▶ Exercise directions: Give back an exact copy of the lines below, from the first through the line with "産業用機器 (89, 724)"; please stop there.

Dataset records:
--- START ---
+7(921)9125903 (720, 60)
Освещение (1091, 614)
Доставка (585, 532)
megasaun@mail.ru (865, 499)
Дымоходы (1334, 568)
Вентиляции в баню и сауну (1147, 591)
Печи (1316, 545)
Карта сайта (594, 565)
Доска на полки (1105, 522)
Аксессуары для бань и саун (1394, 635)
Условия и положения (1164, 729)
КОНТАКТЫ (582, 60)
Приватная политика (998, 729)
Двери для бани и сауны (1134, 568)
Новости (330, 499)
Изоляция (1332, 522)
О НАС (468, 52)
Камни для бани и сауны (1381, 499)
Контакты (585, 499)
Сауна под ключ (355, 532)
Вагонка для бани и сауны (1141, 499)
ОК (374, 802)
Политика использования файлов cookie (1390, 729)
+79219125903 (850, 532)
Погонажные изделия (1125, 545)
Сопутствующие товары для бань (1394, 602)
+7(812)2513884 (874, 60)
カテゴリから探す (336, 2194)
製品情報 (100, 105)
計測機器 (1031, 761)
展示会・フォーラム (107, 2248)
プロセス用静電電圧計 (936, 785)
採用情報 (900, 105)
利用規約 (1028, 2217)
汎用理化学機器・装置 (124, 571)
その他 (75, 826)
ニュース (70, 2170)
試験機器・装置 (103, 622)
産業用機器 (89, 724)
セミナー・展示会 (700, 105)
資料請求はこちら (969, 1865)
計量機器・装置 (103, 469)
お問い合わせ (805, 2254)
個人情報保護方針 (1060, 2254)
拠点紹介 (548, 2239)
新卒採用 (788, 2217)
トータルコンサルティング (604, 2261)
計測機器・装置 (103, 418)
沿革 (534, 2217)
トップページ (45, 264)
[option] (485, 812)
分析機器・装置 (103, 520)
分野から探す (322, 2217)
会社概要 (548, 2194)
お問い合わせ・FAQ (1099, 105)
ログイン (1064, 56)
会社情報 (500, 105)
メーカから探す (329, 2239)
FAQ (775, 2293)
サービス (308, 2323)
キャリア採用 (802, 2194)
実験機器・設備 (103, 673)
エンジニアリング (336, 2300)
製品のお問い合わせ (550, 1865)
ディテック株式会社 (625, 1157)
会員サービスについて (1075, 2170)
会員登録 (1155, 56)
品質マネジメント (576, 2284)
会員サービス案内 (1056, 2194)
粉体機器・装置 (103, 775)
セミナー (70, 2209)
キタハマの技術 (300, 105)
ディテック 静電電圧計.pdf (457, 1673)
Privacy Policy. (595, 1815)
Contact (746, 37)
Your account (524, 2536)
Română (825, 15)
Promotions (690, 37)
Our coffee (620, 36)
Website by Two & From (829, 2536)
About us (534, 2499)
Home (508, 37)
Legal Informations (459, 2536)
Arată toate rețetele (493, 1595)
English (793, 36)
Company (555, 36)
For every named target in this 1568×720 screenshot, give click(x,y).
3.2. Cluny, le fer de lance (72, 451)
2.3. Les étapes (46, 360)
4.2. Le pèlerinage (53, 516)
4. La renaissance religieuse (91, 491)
--- END ---
▶ Expected answer:
+7(921)9125903 (720, 60)
Освещение (1091, 614)
Доставка (585, 532)
megasaun@mail.ru (865, 499)
Дымоходы (1334, 568)
Вентиляции в баню и сауну (1147, 591)
Печи (1316, 545)
Карта сайта (594, 565)
Доска на полки (1105, 522)
Аксессуары для бань и саун (1394, 635)
Условия и положения (1164, 729)
КОНТАКТЫ (582, 60)
Приватная политика (998, 729)
Двери для бани и сауны (1134, 568)
Новости (330, 499)
Изоляция (1332, 522)
О НАС (468, 52)
Камни для бани и сауны (1381, 499)
Контакты (585, 499)
Сауна под ключ (355, 532)
Вагонка для бани и сауны (1141, 499)
ОК (374, 802)
Политика использования файлов cookie (1390, 729)
+79219125903 (850, 532)
Погонажные изделия (1125, 545)
Сопутствующие товары для бань (1394, 602)
+7(812)2513884 (874, 60)
カテゴリから探す (336, 2194)
製品情報 (100, 105)
計測機器 (1031, 761)
展示会・フォーラム (107, 2248)
プロセス用静電電圧計 (936, 785)
採用情報 (900, 105)
利用規約 (1028, 2217)
汎用理化学機器・装置 (124, 571)
その他 (75, 826)
ニュース (70, 2170)
試験機器・装置 (103, 622)
産業用機器 (89, 724)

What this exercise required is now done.